La tresse à dessouder va servir d’éponge à étain : une fois chaude et farcie de flux, l’étain va adhérer par capilarité au cuivre, et se retirer des pattes. Bon, il y en a toujours un peu qui reste, mais dans l’ensemble la majeure partie est retirée.

Outils du chirurgien

Pour résumer, voici le matériel à avoir sous la main (cliquez pour agrandir l’image) :

  1. Du flux
  2. De la tresse à dessouder
  3. Un bon fer et sa panne
  4. Une éponge pour nettoyer le fer
  5. Un assortiment de tournevis
  6. Une bonne lampe, parce qu’opérer à l’aveugle est suicidaire
  7. Un cutter, remplace avantageusement le scalpel
  8. De quoi nettoyer le flux en excès
  9. Un support stable, pour que le patient ne bouge pas
  10. Un microscope, pour inspecter le résultat de la chirurgie
  11. Un ventilateur, pour ne pas chopper un cancer à cause des fumées
  12. Une boite pour ranger la flash une fois l’opération effectuée
  13. Un assortiment de pinces
  14. De la patience, une once de persévérance et un poil de calme

Matériel utilisé

Une fois tout ça réuni, on passe à la pratique. Procéder en plusieurs phases est nécessaire si l’on ne veut pas tout bousiller en 5 minutes. On commence donc par enlever le gros de l’étain en appliquant une bonne dose de flux, puis en venant racler délicatement les pattes avec le fer. Une petite boule de métal se forme alors, qu’il suffit d’absorber à l’aide de la tresse. On fini en passant la tresse sur toutes les terminaisons, pour enlever le plus gros.
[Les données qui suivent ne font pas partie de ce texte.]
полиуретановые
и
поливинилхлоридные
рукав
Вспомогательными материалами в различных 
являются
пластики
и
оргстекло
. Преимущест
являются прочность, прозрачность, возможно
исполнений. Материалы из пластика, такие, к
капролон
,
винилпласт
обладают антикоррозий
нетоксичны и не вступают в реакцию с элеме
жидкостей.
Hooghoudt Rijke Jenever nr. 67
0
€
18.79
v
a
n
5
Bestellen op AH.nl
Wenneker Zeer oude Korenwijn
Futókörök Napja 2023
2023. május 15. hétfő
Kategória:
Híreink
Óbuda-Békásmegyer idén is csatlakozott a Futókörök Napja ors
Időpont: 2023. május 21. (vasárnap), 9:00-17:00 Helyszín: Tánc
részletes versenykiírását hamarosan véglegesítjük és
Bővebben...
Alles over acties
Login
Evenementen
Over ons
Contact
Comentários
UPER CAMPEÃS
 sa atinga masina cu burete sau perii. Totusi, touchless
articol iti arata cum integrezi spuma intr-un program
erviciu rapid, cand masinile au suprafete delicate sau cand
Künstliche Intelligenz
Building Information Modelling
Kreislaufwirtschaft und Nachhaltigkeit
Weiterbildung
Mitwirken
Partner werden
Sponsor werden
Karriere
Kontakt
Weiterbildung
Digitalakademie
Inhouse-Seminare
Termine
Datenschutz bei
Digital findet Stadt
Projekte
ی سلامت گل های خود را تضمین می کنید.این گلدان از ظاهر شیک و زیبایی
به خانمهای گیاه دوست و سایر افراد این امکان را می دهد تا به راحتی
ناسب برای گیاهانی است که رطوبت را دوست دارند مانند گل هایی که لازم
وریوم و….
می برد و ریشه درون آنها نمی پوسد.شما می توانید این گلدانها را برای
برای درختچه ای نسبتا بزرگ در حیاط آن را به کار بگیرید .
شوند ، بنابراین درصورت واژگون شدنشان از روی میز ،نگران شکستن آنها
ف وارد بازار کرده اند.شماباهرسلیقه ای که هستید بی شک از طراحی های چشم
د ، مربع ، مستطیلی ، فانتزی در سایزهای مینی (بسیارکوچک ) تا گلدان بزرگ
J’insiste sur le coté délicat de la chose, parce qu’on a vite fait de tordre une ou deux pattes, cf les photos qui suivent.

L’étape suivante consiste à décoller un coté de la puce. S’aider du cutter pour faire pression sous le CMS est un bon moyen. Faire attention aussi à ne pas rester trop longtemps en contact avec le composant, pour éviter l’overheat. Une fois qu’on a fait un coté, l’autre n’est qu’une formalité.

À ce moment là, la flash est libre, mais surtout bien sale. Le flux est une matière assez poisseuse, difficile à retirer. Avant de stocker la flash en lieu sûr, on veille à la nettoyer. Un coup de fer permet d’enlever une bonne partie du flux par fusion de ce dernier, et la pointe de la lame de cutter fait le reste. On en profite pour remettre en place les éventuelles pattes qui ot souffert, et on inspecte régulièrement au miscroscope pour repérer les points qui sont encore crades. La comparaison avant/après est assez explicite.

Avant nettoyage Après nettoyage

Et hop, une belle flash toute propre.

Flash dessoudée

Et après ça ?

Le dessoudage de la puce n’est que la première étape. Il reste encore à réaliser la plaque de test, à ressouder la flash dessus, puis espérer que cette dernière n’ait pas grillé lors des manipulations, pour enfin lire les données grâce à une Arduino Mega.

J’ai la chance d’avoir un ami qui m’a proposé de réaliser la carte suivant ce schéma, à voir donc pour la suite.